Ticket #7785 (new defect)

Opened 6 years ago

Last modified 6 years ago

unreliable ethernet connection

Reported by: AlbertCahalan Owned by: dcbw
Priority: high Milestone: 9.1.0-cancelled
Component: network manager Version: not specified
Keywords: Cc: gregorio, mikus
Action Needed: never set Verified: no
Deployments affected: 8.2 Blocked By:
Blocking:

Description

(joyride 2241, from August 2008)

The laptop has a tendency to:

1. pick a bogus IP address

2. choose wireless, despite having a USB ethernet device

I wouldn't have plugged in an ethernet device just for decoration. Obviously I expect to use it. If I wanted wireless, I'd have not plugged in the ethernet device. If the laptop sees an ethernet device, then there is only one reasonable assumption: the user expects to use ethernet.

Picking a bogus IP address is never useful. It just gets in the way of getting a real one. I suspect that this happens when the DHCP server is slow to respond. Once I get the bogus address, there is no reasonable way to recover. I can cut power to the laptop, forcing things to start over, but that is not reasonable.

Attachments

nm-tool.out (1.6 kB) - added by mikus 6 years ago.
logs.CSN74804910.2009-01-04.20-06-41.tar.bz2 (1.3 MB) - added by mikus 6 years ago.
olpc-log a while after XO had failed in trying to switch from an ethernet connection to a wireless connection
logs.SHC839024E2.2009-01-05.00-47-38.tar.bz2 (315.4 kB) - added by mikus 6 years ago.
olpc-log taken after unplugging and replugging ethernet cable
logs.SHC839024E2.2009-01-05.00-52-03.tar.bz2 (428.7 kB) - added by mikus 6 years ago.
olpc-log taken later, after having done ctl-alt-erase to restart Sugar

Change History

follow-up: ↓ 2   Changed 6 years ago by pgf

can you be more specific about "picking a bogus IP address"? what address do you see chosen?

in reply to: ↑ 1   Changed 6 years ago by AlbertCahalan

Replying to pgf:

can you be more specific about "picking a bogus IP address"? what address do you see chosen?

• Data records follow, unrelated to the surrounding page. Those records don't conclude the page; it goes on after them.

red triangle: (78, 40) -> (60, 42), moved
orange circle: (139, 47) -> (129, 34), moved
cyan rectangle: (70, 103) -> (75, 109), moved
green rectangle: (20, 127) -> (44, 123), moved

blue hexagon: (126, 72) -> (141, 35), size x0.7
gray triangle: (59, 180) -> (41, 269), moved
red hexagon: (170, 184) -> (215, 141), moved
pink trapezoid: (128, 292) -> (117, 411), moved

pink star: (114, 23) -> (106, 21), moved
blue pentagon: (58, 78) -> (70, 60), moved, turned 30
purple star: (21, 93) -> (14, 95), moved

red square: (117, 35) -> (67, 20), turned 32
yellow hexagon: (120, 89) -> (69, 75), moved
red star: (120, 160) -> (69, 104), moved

The laptop picks a 169.254.xx.xx address. Theoretically, this could be useful under some extremely rare circumstances. Normally it just means connection trouble.

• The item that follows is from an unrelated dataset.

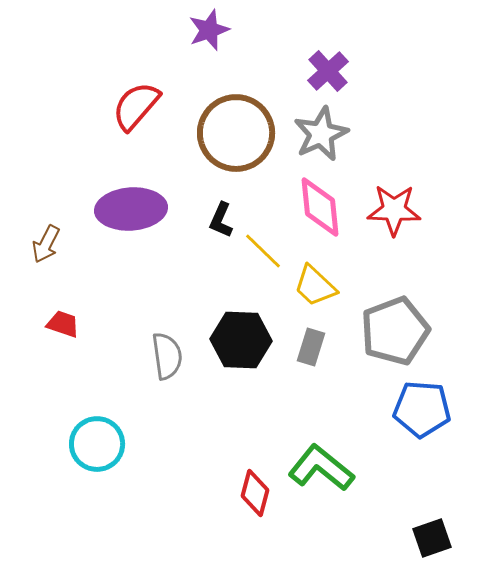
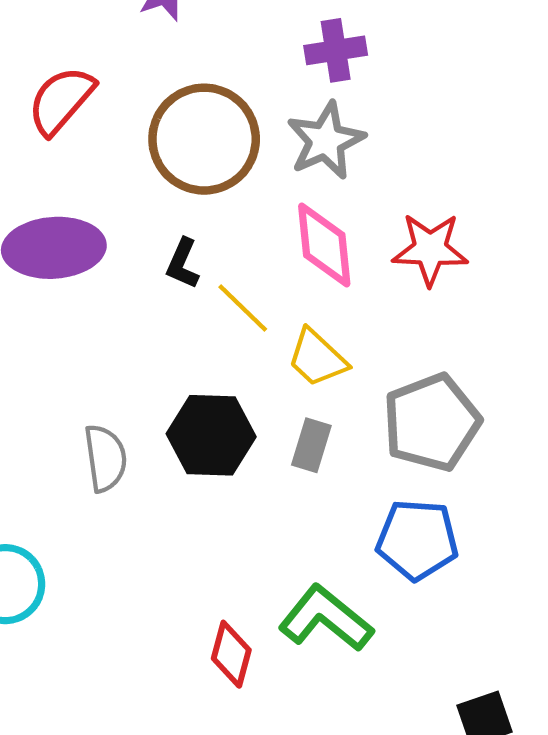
purple cross: (328, 71) -> (336, 50), turned 33
blue pentagon: (422, 409) -> (417, 540), moved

Problem 1: this is silent; the user is not alerted to the problem and has no GUI method to deal with it

Problem 2: having chosen the bogus address, the laptop is now satisfied -- it will not continue trying to find a working address

Put this all together, and a temporary network problem (for example, a slow DHCP server) means that the laptop silently loses connectivity until the user reboots. There is no hint as to what went wrong. All the user knows is that his web browser keeps failing. Experienced XO users will learn that the laptop is a flakey machine that just needs a reboot every now and then... kind of like Windows 95. This is terrible.

follow-up: ↓ 4   Changed 6 years ago by kimquirk

  • cc gregorio added
  • milestone changed from 8.2.0 (was Update.2) to 9.1.0

Not a blocker for 8.2. Can you explain how this affects the user.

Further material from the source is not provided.